To further control noise, Sentry not only evaluates the specified “When” trigger criteria each time it receives a new event but also checks the “If” conditions filters, such as if the issue is older than a certain duration or if the event is from your latest release. Last, Sentry will only send a notification after checking the Action Interval, which controls how often the alert can be triggered for a particular issue.
Leveraging transactions in addition to errors forms a more complete picture of the interconnectedness of your services as they grow. Trace view and trace navigator are tools to help accelerate triage at scale.
Trace view provides a broad visualization of the transactions comprising a single trace. This view can be helpful when debugging errors related to slow services or transactions. Trace navigator provides an abbreviated view of the entire trace giving you a relative context to reference as you follow the path of a request across services and into errors that occurred during the journey.
With a growing and more distributed codebase, issues can often cut across project concerns and time zones.
Cross-project issues within the Issue Stream offer stakeholders the ability to aggregate errors or performance issues across multiple Sentry projects into a single view.

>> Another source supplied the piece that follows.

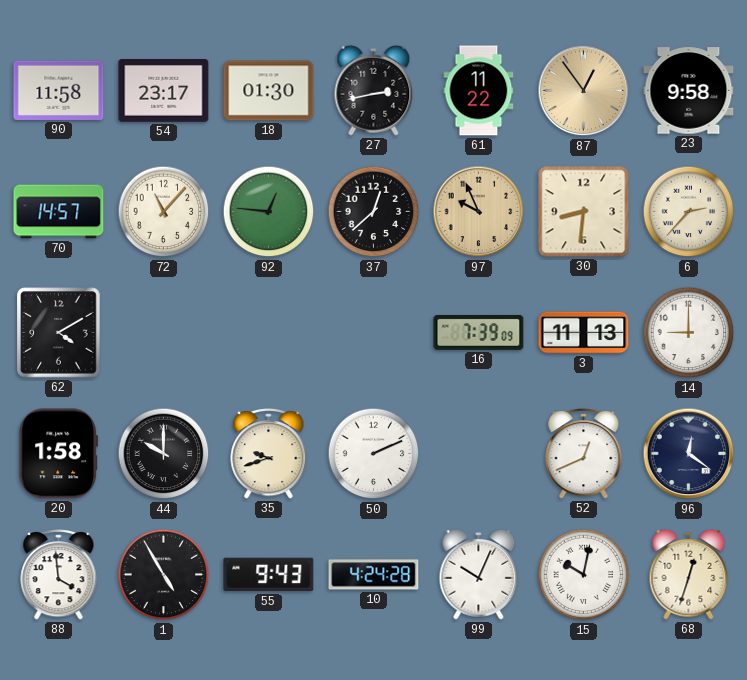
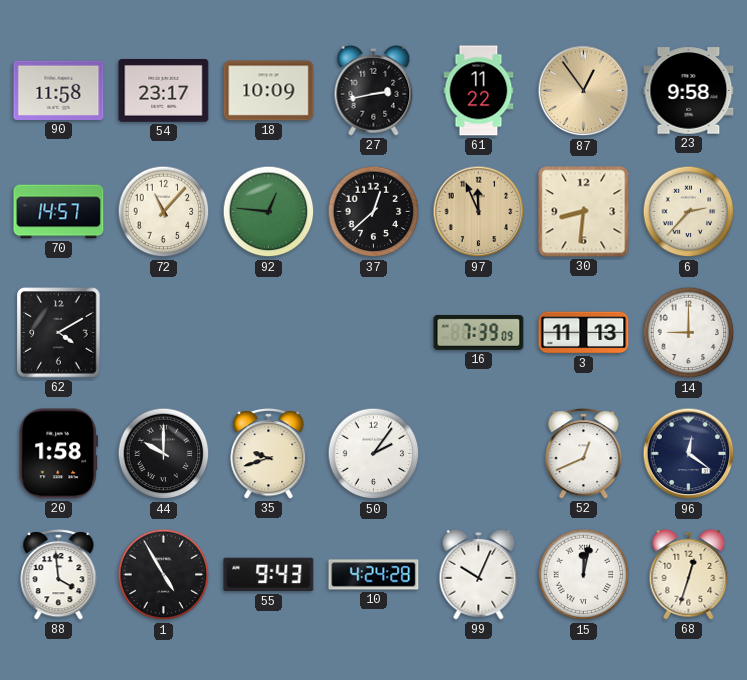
18: 01:30 -> 10:09
97: 9:56 -> 11:56
50: 2:11 -> 2:06
15: 10:02 -> 12:02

With cross-project issues, you get a unified view of all your projects and environments so you can see what’s impacting your service across any client. You can also drill down into specific projects or environments and sort issues by things like impact, frequency, or priority, so you can quickly see your top issues and triage accordingly.
Last, consolidate communication either within Sentry using the activity tab where team members can see and comment on their event activity history directly, or sync context from Sentry into the project management tools your teams use already.
To understand and share how your application health and stability change over time as event and release volume increase, use Discover Queries, Dashboards, and Release Health. Here are a few ways you can incorporate meaningful data into your workflow:
Sentry offers a few ways to drill into your raw error, performance, and release data to answer questions like ‘Which issues are persisting across releases?’ or ‘What are my noisiest projects and why?’ You can either write queries in Discover, using the same syntax used for Sentry search, or use pre-built queries to give you a starting point from where you can drill down to answer questions like ‘What custom filters should I implement?’ or ‘How can I improve my triage strategy?’ Of course, the pre-built queries only scratch the surface. To help you build custom queries, check out the available fields and equations.
Dashboards are a visual way to capture and share what matters most across services, geographies, and stakeholders. Like Discover, there are default dashboards available out-of-the-box, or if you want something more customized to your business, you can either edit the default dashboards or build your own from scratch. A dashboard is shareable across the organization and can enhance weekly readouts, standups, or discussions around SLAs.
Sentry has added new options for better navigation of release data across your workflows. With Release Health, you see core metrics like crash-free sessions, version adoption, and failure rate so you can quickly detect bad releases, investigate slowdowns, and prioritize the issues to solve across versions.
Plus, with a real-time view across all releases and semantic versioning support, you can compare active or past versions to understand release trends and learn how your team maintains release quality and version adoption as your platform grows.
Whether a Developer, Team Lead, or Product Owner, Sentry is continually working to help optimize your team’s workflow so you can reduce time spent on troubleshooting issues and focus on more important things like building products that customers want.